A COMPARISON OF CONVOLUTIONAL NETWORKS CAPSULE NETWORK AND TRANSFER LEARNING FOR HEAVY A INFALL NOWCASTING


Ozden C.

FRESENIUS ENVIRONMENTAL BULLETIN, vol.31, no.1A, pp.1103-1110, 2022 (SCI-Expanded) identifier

  • Publication Type: Article / Article
  • Volume: 31 Issue: 1A
  • Publication Date: 2022
  • Journal Name: FRESENIUS ENVIRONMENTAL BULLETIN
  • Journal Indexes: Science Citation Index Expanded (SCI-EXPANDED), Scopus, Aerospace Database, Agricultural & Environmental Science Database, Aqualine, Aquatic Science & Fisheries Abstracts (ASFA), CAB Abstracts, Chemical Abstracts Core, Communication Abstracts, Environment Index, Geobase, Greenfile, Metadex, Pollution Abstracts, Veterinary Science Database, Civil Engineering Abstracts
  • Page Numbers: pp.1103-1110
  • Keywords: Nowcasting, deep learning, capsule network, transfer learning
  • Çukurova University Affiliated: No

Abstract

This paper studies the efficiency of different deep learning architectures in nowcasting heavy rainfalls.
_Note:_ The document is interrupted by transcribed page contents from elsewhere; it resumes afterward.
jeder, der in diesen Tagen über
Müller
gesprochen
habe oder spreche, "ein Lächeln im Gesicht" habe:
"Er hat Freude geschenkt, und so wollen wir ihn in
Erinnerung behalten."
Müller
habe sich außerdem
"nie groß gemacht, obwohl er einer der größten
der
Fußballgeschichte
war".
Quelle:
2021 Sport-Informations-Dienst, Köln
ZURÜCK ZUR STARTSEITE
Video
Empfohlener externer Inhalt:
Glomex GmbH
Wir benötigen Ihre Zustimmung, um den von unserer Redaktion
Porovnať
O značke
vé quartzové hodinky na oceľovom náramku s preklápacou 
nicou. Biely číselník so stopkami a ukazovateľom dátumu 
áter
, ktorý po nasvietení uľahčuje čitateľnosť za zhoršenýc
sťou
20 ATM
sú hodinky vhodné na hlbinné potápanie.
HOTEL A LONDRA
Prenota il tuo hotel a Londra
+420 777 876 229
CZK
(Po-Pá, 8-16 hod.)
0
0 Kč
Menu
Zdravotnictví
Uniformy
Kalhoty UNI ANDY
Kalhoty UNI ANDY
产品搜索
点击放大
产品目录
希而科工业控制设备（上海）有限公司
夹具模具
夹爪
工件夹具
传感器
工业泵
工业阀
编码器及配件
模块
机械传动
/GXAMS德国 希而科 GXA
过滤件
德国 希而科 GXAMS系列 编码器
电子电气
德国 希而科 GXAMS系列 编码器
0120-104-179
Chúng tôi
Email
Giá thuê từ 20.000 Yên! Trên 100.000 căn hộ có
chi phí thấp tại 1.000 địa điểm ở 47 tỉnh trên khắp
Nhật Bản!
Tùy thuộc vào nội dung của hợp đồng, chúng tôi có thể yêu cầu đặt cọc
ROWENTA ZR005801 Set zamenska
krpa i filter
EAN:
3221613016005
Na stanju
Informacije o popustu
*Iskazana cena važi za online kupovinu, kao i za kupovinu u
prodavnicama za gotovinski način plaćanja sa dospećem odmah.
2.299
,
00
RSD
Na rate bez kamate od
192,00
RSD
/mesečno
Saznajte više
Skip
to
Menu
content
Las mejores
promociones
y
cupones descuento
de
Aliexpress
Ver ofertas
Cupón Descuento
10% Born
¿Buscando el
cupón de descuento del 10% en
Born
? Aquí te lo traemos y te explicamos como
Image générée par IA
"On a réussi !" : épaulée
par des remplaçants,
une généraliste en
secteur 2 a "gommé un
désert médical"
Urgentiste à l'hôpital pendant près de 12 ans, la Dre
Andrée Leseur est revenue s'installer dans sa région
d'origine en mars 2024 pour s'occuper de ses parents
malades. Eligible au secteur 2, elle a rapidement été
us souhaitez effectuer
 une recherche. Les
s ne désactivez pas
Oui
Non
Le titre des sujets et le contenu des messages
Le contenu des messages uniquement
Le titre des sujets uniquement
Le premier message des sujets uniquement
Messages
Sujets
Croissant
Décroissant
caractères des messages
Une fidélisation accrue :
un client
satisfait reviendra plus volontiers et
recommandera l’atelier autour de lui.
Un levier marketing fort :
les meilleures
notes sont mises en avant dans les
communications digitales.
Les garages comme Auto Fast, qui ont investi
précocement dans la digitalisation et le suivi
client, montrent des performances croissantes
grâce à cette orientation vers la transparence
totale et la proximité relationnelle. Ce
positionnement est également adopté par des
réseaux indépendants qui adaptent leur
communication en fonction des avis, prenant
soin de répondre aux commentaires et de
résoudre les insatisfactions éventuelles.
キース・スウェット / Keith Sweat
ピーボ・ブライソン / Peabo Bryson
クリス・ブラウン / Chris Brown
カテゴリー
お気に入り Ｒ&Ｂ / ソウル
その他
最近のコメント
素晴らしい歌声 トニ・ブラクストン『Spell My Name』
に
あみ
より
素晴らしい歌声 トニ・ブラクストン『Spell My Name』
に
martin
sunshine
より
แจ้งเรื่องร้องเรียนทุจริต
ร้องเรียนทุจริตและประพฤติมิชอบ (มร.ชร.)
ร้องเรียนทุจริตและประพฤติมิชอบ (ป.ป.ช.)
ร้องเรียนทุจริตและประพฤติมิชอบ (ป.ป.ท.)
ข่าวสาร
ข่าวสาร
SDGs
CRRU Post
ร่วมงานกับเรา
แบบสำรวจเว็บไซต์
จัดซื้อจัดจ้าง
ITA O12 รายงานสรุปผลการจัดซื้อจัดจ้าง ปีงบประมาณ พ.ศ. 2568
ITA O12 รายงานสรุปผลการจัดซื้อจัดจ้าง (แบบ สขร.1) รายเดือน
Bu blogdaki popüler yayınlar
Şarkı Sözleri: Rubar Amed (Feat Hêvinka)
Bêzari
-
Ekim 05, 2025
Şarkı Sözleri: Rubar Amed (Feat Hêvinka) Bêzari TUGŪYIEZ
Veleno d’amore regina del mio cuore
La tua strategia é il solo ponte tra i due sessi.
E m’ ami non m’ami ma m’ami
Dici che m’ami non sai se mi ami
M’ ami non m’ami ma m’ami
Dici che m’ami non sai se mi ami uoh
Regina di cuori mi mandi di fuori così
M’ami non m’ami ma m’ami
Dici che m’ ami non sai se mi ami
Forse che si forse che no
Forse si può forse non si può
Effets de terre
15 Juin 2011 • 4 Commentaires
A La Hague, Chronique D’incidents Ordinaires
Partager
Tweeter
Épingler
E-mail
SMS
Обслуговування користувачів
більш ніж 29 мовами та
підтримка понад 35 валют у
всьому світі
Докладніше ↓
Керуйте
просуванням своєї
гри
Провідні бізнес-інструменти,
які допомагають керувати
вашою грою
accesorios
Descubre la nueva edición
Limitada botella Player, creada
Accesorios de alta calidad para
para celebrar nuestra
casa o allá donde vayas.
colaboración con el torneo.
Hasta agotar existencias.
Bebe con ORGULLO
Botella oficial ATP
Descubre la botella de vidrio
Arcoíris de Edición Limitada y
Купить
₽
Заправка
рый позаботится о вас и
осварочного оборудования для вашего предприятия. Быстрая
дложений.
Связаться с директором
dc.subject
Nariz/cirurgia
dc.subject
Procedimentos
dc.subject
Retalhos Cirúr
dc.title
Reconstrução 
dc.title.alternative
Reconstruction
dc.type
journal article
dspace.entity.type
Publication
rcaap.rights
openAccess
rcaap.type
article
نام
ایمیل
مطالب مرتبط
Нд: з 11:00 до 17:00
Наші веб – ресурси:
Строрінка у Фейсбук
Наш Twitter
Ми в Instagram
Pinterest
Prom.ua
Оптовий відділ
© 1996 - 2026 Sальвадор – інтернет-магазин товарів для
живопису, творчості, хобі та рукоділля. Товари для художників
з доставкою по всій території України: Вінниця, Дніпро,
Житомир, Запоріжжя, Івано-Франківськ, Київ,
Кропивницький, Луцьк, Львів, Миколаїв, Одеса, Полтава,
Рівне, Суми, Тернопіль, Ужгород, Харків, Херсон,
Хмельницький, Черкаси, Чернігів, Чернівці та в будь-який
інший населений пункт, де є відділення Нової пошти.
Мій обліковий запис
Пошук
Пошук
For this purpose, heavy rainfall records were collected from 2014 to 2020 for Antalya, Turkey. Radar images and actual weather charts were collected from the archives of Turkish State Meteorological Services. Four different models i.e., CNN, ConvGRU, CapsNet and EfficientNetB07 were trained and tested on the curated dataset. The results established the presence of a pattern in the distribution of heavy rainfalls in the study area. CapsNet and ConvGRU models attained comparatively lower accuracies, EfficientNetB07 pretrained model performed best with over 84% accuracy in detecting the heavy rainfall incident 3 hours earlier.